UAA economist Kevin Berry examined a small survey of Alaskans who are unvaccinated.
“The most common reason why people are hesitant No. 1 is ‘I don’t think I need it,’” Berry said. “No. 2 is ‘side effects.’ And the third one is ‘I don’t trust the vaccines.’”
Barry said incentives work to get people who were close to the threshold anyway. For them, cash or even free beer has a way of lowering barriers.
But Barry said incentives aren’t as helpful for reaching people who don’t trust science or authority figures.
“The folks that I know who don’t trust the government would trust them even less if they’re being plied with free beer,” he said. “Because then the question would be, ‘If it’s so good, why are you bribing me?’”
You’ll find exactly that response if you look at the Facebook posts where local chambers of commerce announce their vaccine incentives.
In theory, Berry said, almost everyone has a price.
“I could imagine a double PFD or thousands of dollars would convince a lot of people who are very resistant to a vaccine to get one,” he said. “But then there’s equity concerns. There’s questions about how much should we really be paying people? What’s the actual marginal value of vaccination, if we’re paying the very last person in Alaska to get vaccinated and everybody else already has?”

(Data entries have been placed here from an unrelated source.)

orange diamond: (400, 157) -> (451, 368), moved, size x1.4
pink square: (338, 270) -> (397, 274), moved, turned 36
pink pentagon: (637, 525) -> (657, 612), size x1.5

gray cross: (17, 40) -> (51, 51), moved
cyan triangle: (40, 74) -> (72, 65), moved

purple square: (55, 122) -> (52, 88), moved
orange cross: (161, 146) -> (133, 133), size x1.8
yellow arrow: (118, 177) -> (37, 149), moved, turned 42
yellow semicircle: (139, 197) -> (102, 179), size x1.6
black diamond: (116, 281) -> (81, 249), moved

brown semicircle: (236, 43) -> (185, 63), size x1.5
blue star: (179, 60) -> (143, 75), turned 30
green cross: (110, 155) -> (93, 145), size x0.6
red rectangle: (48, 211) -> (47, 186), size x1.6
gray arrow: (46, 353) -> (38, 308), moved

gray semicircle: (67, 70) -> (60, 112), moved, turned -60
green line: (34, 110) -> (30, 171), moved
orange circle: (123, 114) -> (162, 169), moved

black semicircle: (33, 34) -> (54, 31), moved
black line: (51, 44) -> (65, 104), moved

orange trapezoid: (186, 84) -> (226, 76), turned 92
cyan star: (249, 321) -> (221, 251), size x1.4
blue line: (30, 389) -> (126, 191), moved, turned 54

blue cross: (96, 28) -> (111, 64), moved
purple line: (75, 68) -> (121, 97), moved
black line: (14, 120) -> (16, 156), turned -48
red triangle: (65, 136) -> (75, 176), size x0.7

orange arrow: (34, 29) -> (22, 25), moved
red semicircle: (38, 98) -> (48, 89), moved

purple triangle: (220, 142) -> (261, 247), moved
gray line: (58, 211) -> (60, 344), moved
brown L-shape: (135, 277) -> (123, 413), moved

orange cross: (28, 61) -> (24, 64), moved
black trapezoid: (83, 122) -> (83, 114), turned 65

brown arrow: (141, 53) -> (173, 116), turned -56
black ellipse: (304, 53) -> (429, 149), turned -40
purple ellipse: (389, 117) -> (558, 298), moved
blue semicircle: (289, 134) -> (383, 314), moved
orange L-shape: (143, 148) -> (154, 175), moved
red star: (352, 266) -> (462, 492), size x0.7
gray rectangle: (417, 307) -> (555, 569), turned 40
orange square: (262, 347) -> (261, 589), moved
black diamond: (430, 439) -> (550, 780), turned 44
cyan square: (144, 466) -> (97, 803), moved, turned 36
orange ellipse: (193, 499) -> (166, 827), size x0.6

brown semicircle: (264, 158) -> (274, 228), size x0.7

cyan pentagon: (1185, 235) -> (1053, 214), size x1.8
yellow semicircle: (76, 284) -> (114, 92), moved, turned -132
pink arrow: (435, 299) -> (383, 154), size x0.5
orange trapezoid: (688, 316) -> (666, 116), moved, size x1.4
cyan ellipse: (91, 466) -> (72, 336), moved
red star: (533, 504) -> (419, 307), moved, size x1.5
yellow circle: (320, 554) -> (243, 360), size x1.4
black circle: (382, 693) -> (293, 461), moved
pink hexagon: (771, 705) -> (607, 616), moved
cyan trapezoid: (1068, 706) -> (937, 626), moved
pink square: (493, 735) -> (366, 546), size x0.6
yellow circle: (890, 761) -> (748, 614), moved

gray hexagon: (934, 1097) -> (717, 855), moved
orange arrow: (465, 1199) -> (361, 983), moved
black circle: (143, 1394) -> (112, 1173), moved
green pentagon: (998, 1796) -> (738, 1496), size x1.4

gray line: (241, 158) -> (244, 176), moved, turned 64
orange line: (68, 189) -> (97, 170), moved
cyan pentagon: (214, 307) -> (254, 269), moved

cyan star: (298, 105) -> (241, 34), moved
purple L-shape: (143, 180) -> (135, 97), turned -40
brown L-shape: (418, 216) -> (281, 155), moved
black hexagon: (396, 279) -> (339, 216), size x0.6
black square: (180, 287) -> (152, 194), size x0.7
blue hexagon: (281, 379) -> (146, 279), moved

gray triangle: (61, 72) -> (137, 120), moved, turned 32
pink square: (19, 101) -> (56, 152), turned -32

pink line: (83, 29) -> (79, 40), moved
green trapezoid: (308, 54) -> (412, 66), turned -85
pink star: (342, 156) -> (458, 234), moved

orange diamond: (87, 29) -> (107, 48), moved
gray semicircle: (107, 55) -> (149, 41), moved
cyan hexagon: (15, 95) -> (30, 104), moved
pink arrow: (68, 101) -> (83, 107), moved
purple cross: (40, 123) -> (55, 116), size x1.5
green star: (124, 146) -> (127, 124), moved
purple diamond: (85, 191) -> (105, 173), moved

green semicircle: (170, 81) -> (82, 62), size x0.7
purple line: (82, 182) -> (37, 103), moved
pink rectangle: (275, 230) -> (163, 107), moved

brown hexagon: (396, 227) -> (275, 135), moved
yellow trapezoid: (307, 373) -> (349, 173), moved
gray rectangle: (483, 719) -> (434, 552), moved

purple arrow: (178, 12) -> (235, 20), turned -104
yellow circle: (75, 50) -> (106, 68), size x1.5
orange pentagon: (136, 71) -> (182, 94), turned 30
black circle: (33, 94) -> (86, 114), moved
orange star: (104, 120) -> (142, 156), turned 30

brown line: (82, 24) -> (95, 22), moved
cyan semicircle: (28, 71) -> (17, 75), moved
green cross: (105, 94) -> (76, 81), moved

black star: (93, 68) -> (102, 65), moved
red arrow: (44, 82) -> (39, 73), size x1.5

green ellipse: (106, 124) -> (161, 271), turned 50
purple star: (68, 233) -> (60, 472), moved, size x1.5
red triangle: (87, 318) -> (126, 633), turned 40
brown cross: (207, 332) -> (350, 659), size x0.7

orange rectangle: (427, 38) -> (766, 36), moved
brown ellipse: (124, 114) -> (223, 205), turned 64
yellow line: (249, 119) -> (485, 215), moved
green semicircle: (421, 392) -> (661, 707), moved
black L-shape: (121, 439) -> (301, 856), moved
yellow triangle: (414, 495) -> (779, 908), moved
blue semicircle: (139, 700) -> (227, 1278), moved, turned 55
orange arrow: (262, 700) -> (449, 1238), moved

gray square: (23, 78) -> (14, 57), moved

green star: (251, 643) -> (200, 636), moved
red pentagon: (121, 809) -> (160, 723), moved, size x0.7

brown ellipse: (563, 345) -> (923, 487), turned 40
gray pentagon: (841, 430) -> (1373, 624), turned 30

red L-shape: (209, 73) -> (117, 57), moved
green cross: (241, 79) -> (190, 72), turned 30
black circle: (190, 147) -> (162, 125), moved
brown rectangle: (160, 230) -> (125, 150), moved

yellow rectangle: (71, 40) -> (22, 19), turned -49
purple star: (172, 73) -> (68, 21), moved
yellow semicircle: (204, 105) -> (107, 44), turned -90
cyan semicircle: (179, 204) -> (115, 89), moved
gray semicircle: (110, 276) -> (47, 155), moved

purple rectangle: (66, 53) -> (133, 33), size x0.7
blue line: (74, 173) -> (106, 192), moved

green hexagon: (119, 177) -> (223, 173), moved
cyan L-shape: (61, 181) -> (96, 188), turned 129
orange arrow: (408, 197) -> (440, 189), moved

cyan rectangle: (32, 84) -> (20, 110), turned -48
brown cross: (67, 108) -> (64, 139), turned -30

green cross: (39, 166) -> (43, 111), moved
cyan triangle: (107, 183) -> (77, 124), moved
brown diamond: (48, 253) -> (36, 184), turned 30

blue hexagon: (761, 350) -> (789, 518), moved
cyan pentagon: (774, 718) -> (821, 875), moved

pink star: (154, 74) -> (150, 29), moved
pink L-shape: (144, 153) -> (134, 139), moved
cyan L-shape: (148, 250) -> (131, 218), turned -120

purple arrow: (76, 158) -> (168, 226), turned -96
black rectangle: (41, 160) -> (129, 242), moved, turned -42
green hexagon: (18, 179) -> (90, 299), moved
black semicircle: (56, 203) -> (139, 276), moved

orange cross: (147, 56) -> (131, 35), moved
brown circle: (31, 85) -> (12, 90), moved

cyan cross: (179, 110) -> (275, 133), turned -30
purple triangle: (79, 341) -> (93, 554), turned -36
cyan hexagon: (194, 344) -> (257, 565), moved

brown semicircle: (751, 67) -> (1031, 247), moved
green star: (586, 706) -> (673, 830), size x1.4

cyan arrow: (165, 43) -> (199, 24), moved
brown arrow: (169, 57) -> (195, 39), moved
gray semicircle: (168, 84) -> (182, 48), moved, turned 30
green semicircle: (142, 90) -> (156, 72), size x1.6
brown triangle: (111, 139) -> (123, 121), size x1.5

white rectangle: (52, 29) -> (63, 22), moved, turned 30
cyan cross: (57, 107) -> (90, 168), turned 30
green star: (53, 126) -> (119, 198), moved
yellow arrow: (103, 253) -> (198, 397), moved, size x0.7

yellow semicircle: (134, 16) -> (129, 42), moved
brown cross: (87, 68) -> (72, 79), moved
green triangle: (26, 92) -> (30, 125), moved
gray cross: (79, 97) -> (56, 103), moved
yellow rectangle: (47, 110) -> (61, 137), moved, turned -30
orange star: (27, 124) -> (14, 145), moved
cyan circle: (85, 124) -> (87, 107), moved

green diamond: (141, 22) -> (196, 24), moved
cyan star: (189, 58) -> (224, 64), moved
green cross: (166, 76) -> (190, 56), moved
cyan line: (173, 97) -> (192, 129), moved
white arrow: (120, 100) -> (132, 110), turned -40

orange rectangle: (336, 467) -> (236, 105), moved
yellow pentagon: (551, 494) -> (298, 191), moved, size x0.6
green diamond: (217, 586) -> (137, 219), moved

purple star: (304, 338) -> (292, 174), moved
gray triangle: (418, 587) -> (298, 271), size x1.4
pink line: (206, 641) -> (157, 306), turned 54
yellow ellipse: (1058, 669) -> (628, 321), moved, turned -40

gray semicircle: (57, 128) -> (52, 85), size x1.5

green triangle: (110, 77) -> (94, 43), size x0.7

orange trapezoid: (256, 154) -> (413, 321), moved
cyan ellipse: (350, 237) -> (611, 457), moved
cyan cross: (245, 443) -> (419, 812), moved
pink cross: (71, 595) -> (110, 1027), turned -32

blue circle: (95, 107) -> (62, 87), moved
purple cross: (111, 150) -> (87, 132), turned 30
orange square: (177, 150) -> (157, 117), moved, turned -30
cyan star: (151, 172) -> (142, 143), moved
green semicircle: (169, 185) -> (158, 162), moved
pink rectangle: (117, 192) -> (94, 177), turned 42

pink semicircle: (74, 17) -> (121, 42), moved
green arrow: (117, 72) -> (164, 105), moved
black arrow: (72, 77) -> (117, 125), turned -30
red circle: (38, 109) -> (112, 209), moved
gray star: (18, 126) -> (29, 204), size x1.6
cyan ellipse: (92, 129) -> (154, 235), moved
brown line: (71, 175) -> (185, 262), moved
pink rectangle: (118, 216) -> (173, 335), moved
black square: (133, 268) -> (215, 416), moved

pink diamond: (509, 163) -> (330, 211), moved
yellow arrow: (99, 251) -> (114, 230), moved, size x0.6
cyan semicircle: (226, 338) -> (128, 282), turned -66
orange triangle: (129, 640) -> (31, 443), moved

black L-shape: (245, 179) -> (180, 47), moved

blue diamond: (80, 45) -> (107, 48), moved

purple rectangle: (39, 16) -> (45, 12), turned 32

Instead of incentives, Berry believes holdouts might be convinced by outreach from people they trust. But he said that’s a tricky balancing act.
“If they push too hard, then they won’t be trusted, right?” he said. “Like, people will start to think they’re in on it, whatever ‘it’ might be. Whereas if they don’t, they’re leaving people exposed to a really deadly infectious disease.”
Economist Jonathan King, an Anchorage consultant, said Outside research shows an ideological split when it comes to monetary vaccine incentives.
“It turns out that that actually tends to work better — at least the data suggests that that works better — on people who are on the leftward side of the political spectrum,” King said. “The right is more interested in ‘Well, is this a path of freedom from the restrictions associated with the virus?’”
King said that leaves little to work with in Alaska, since conservative areas like the Mat-Su, Kenai Peninsula and southeast of Fairbanks don’t have many local restrictions to lift — and they have the low vaccination rates to match.